Among these records, which lines include "desc"? Copy them out.

** Opening Entries shown block **

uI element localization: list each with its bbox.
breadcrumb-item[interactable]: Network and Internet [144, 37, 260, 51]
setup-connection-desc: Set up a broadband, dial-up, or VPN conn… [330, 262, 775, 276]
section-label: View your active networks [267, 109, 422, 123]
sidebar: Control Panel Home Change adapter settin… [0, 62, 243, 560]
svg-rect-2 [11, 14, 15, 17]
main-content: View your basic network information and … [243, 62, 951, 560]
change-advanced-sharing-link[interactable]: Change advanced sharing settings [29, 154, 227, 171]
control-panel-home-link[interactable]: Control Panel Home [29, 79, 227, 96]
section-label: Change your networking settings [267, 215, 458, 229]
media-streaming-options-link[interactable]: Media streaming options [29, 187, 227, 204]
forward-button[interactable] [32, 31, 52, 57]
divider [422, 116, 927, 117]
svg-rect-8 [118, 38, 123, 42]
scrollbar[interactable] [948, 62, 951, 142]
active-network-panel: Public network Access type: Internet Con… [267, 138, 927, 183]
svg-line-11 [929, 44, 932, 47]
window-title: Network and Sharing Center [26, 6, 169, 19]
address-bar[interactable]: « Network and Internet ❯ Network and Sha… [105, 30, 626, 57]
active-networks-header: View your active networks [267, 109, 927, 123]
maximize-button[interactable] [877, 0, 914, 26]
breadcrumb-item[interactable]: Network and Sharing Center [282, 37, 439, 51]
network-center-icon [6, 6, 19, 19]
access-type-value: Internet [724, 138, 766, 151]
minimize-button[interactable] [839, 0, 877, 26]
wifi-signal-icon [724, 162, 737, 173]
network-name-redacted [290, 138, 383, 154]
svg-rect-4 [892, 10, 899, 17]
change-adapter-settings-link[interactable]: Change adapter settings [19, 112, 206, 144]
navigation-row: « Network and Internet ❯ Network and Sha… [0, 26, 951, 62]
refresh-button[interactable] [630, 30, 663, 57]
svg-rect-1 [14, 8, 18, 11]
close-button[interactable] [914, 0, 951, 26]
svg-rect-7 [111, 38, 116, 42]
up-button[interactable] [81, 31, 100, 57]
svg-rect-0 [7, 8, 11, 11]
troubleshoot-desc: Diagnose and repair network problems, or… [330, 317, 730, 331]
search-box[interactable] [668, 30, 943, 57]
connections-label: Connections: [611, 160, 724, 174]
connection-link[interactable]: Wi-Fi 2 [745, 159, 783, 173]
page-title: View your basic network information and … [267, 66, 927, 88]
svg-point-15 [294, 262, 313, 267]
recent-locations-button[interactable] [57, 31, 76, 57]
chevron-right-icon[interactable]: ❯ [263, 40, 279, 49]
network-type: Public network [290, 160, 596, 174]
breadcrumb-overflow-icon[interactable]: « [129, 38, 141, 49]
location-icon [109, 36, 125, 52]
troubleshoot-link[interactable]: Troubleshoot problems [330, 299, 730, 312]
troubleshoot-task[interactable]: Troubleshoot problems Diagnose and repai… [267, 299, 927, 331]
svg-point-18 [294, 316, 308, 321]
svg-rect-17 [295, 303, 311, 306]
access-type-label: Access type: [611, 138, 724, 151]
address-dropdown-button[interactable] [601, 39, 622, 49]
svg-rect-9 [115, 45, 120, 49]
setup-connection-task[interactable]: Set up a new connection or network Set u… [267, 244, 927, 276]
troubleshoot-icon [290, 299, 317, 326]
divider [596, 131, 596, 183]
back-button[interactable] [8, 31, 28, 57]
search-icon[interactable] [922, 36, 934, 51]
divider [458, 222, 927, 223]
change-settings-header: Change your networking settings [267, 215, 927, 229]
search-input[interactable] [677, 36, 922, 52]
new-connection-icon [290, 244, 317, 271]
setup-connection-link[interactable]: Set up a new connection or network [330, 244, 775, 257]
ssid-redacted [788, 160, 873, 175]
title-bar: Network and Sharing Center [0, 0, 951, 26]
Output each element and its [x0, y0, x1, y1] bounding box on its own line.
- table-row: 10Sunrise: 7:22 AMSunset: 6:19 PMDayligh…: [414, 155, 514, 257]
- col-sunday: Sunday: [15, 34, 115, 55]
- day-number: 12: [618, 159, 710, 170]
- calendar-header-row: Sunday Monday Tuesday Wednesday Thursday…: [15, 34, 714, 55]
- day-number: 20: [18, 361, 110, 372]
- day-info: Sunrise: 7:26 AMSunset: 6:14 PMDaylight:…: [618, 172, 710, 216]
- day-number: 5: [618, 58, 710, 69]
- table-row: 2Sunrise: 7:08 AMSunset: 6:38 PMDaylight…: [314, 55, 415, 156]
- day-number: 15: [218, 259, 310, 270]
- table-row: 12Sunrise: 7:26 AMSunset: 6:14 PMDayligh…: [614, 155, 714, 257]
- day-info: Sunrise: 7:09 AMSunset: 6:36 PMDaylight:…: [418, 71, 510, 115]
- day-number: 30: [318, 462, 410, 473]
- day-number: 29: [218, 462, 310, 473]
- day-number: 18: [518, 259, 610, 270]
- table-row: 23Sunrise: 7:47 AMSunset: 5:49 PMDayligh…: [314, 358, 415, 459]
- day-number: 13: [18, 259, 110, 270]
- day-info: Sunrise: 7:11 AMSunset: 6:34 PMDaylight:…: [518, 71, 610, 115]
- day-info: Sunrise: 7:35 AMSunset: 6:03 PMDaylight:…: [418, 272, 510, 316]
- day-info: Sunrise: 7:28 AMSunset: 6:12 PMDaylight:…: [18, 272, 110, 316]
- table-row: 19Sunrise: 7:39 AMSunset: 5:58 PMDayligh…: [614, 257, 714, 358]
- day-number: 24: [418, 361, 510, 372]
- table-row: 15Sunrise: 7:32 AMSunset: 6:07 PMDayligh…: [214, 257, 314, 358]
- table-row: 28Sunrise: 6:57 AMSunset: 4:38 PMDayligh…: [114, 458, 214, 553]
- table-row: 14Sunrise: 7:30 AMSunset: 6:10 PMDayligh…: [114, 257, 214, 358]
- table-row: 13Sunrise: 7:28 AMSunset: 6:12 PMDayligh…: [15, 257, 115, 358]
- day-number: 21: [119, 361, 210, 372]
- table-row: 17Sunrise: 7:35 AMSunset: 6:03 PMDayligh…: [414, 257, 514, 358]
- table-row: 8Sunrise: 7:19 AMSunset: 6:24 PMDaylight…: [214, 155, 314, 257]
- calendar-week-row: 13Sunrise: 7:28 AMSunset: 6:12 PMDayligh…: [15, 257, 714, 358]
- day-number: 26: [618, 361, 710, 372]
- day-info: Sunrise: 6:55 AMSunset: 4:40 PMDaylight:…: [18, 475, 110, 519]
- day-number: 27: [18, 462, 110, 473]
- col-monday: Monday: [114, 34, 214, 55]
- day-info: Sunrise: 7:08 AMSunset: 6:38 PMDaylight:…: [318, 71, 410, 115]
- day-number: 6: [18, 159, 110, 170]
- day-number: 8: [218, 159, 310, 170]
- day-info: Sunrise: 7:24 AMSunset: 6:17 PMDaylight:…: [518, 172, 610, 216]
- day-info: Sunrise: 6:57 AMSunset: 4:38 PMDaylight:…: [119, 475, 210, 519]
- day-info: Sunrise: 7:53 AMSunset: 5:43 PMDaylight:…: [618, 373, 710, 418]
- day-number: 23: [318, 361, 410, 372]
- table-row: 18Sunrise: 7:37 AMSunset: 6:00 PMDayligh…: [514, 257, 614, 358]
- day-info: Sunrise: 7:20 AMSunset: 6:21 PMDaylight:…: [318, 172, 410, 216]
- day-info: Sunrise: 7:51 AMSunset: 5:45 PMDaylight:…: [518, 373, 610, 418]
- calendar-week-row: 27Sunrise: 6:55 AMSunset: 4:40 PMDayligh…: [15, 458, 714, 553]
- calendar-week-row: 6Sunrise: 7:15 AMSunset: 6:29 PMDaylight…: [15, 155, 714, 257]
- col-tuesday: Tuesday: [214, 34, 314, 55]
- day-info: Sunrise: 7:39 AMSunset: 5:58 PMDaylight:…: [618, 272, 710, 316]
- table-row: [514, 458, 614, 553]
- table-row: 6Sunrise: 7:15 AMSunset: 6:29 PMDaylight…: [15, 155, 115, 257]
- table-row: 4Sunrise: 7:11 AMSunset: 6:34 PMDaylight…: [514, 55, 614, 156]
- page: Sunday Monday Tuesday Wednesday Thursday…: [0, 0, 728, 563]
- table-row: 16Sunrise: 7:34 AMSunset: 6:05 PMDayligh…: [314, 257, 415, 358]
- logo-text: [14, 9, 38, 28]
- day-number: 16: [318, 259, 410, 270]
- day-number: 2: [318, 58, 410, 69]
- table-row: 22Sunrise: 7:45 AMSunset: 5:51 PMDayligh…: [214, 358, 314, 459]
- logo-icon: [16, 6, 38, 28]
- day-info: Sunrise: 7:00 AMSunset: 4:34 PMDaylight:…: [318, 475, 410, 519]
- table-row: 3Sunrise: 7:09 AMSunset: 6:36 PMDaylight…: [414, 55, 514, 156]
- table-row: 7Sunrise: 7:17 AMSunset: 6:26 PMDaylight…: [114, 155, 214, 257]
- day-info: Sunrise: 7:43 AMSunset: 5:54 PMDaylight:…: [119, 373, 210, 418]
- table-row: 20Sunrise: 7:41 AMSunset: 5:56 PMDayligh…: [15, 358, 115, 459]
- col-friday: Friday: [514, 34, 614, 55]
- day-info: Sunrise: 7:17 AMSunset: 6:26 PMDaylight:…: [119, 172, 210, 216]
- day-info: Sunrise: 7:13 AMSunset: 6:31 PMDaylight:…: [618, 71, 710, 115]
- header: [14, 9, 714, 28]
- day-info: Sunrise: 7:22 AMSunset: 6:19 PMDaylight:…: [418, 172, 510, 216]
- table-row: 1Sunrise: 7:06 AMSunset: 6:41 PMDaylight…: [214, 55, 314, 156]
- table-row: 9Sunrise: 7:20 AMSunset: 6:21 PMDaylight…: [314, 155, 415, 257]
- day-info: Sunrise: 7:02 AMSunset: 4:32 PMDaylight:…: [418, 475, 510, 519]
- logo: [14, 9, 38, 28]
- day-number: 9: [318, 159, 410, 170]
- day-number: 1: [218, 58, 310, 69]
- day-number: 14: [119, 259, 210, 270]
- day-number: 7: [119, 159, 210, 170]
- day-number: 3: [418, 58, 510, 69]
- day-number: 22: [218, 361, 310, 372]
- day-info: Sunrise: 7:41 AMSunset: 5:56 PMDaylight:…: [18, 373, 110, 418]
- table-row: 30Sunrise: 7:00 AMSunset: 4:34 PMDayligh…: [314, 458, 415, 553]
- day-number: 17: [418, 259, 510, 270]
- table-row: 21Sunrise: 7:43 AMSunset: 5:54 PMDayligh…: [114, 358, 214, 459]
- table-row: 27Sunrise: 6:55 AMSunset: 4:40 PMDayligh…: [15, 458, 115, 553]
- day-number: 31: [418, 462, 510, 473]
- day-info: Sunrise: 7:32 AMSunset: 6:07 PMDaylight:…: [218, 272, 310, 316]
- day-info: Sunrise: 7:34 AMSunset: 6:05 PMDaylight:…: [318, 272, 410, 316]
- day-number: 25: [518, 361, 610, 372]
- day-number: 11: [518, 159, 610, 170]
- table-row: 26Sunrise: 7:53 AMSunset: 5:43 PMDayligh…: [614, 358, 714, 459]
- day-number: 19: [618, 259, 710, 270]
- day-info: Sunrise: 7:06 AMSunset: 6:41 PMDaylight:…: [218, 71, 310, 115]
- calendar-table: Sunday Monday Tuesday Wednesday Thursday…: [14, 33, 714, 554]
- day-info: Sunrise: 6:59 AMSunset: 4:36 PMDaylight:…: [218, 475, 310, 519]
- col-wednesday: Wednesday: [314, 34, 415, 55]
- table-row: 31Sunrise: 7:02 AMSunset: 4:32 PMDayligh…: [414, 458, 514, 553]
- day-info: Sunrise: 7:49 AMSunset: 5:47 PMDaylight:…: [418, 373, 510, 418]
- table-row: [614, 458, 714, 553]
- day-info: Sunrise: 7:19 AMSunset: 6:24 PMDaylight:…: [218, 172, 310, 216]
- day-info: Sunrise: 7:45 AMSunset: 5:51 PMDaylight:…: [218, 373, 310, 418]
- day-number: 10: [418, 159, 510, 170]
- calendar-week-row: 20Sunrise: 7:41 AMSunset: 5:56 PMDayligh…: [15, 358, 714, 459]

** Closing Entries shown block **

Task solution -
setup-connection-desc: Set up a broadband, dial-up, or VPN conn… [330, 262, 775, 276]
troubleshoot-desc: Diagnose and repair network problems, or… [330, 317, 730, 331]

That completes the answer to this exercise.